In the national climate of ramped up fear of the Other, Willimon argues that the church is particularly needed. The church is how God gets what God wants out of us and for getting what God needs for the sake of the world. The gospel of Jesus that saves us does not allow us to turn in on ourselves, but thrusts us toward the Other. Especially in an age of increasing diversity, the church has to answer the challenge of whether we will follow the expanding boundaries of God’s kingdom or not. When it comes to the church’s response, Willimon gets practical, offering a long list of concrete suggestions and challenges for how the local congregation might embody the welcome and hospitality of the Gospel.
I love this book. I want every member of my congregation to read this book. I want this book within reach every time I sit down to write a sermon. It’s not only timely in the sense of a clear response to the fear that has consumed our public discourse, but it’s timeless in the sense that it offers solid biblical and theological reflection for that symptom of our human brokenness that lies pretty close to the heart of things. In his inimitable style, Willimon not only offers profound theological insights and a crystal clear call to living as a Christian in a broken world, but he does so with abundant stories, blending his his keen gift for storytelling with an engaging sense of humor that brings a chuckle as well as a challenge.

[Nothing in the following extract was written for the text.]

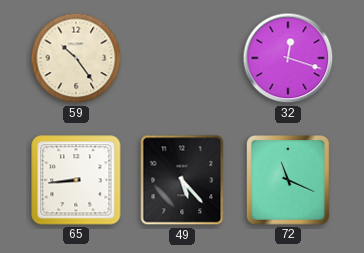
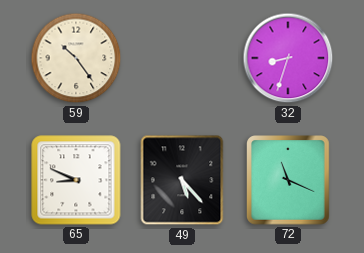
32: 12:18 -> 8:33
65: 8:44 -> 8:49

I only have one bone to pick, and it’s not with the author, but with the publisher. This is a tiny book in comparison to nearly everything else on your desk; it’s 90 pages and the cover is the size of a 5×7 photograph. It almost feels more like a pamphlet than a book, the kind of pamphlet that, literally, I want to put in the hands of every member of my congregation. But at $15 a copy, I won’t be doing that. I don’t know the exigencies of book publishing and I’m sure it’s more complicated than I can imagine, but how I wish there were a less expensive way to get this in the hands of my people.
As I said, that’s a small criticism. Go buy the book. Take the two hours that it will take you to read it. And then spend the rest of your life attempting to put it into practice.
Pr. Jim, your suggestions are very good — you have aroused my curiosity on this!!